— What needs to be done —
For the entries that follow, retype exactly the lines from the one containing "directly from our app" to the one containing "No comments to show.", inclusive, and only those. Images stay out of the copy.

★ ★ ★ ★ ★ ★ ★

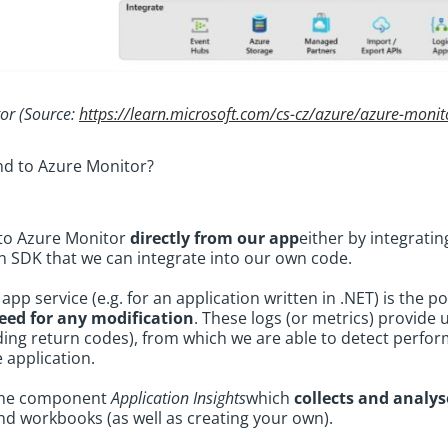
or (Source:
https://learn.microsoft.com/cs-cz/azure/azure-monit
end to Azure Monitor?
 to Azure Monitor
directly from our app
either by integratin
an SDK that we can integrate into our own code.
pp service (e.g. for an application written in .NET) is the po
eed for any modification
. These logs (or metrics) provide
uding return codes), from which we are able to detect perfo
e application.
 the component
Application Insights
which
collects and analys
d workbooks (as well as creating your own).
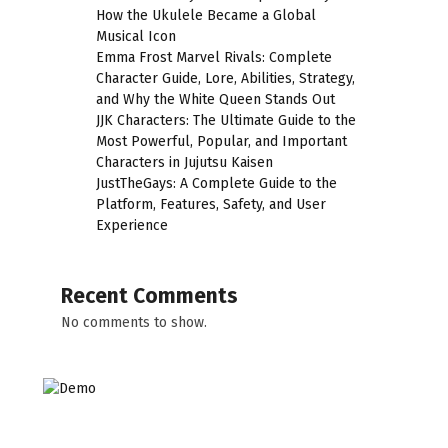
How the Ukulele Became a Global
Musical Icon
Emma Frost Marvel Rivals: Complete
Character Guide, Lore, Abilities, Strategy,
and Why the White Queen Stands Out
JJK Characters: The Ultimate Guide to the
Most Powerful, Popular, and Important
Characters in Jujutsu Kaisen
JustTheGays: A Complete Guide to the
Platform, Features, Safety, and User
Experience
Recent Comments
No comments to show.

★ ★ ★ ★ ★ ★ ★

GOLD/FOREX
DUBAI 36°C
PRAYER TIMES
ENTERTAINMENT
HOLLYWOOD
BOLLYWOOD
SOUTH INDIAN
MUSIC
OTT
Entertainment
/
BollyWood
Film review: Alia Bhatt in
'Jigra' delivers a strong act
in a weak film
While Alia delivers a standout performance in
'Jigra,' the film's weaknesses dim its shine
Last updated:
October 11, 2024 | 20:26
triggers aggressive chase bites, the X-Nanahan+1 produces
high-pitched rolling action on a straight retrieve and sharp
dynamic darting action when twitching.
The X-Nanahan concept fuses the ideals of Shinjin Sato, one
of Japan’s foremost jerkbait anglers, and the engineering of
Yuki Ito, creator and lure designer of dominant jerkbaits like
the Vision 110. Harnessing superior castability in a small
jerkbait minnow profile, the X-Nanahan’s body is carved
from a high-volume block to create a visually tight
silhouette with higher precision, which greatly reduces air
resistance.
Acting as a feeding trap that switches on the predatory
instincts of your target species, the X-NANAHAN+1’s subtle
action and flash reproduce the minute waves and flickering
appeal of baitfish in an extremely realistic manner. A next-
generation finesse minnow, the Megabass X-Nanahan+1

★ ★ ★ ★ ★ ★ ★

— Exercise solution —
directly from our app
either by integratin
an SDK that we can integrate into our own code.
pp service (e.g. for an application written in .NET) is the po
eed for any modification
. These logs (or metrics) provide
uding return codes), from which we are able to detect perfo
e application.
 the component
Application Insights
which
collects and analys
d workbooks (as well as creating your own).
How the Ukulele Became a Global
Musical Icon
Emma Frost Marvel Rivals: Complete
Character Guide, Lore, Abilities, Strategy,
and Why the White Queen Stands Out
JJK Characters: The Ultimate Guide to the
Most Powerful, Popular, and Important
Characters in Jujutsu Kaisen
JustTheGays: A Complete Guide to the
Platform, Features, Safety, and User
Experience
Recent Comments
No comments to show.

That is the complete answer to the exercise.